*** Material shown Section Begins ***
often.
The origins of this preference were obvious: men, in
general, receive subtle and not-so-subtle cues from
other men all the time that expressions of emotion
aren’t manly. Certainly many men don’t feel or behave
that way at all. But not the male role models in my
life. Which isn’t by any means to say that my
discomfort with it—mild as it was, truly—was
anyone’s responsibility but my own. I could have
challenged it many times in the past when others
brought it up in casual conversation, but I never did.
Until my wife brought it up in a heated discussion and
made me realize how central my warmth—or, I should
*** Material shown Section Ends ***
*** Material shown Section Begins ***
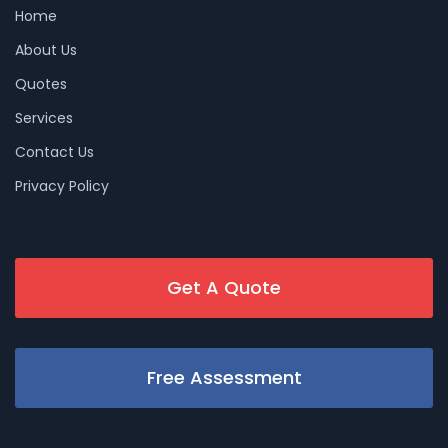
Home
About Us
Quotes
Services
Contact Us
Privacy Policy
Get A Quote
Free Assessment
*** Material shown Section Ends ***
*** Material shown Section Begins ***
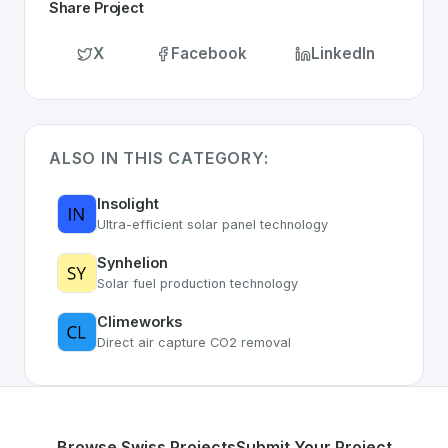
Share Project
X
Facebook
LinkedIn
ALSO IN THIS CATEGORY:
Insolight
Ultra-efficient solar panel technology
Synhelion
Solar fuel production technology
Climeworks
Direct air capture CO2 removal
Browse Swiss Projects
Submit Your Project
*** Material shown Section Ends ***
What to work on.
Find how many lines of the entries include the word "that". The number is the entire reply.

Response to this task.
3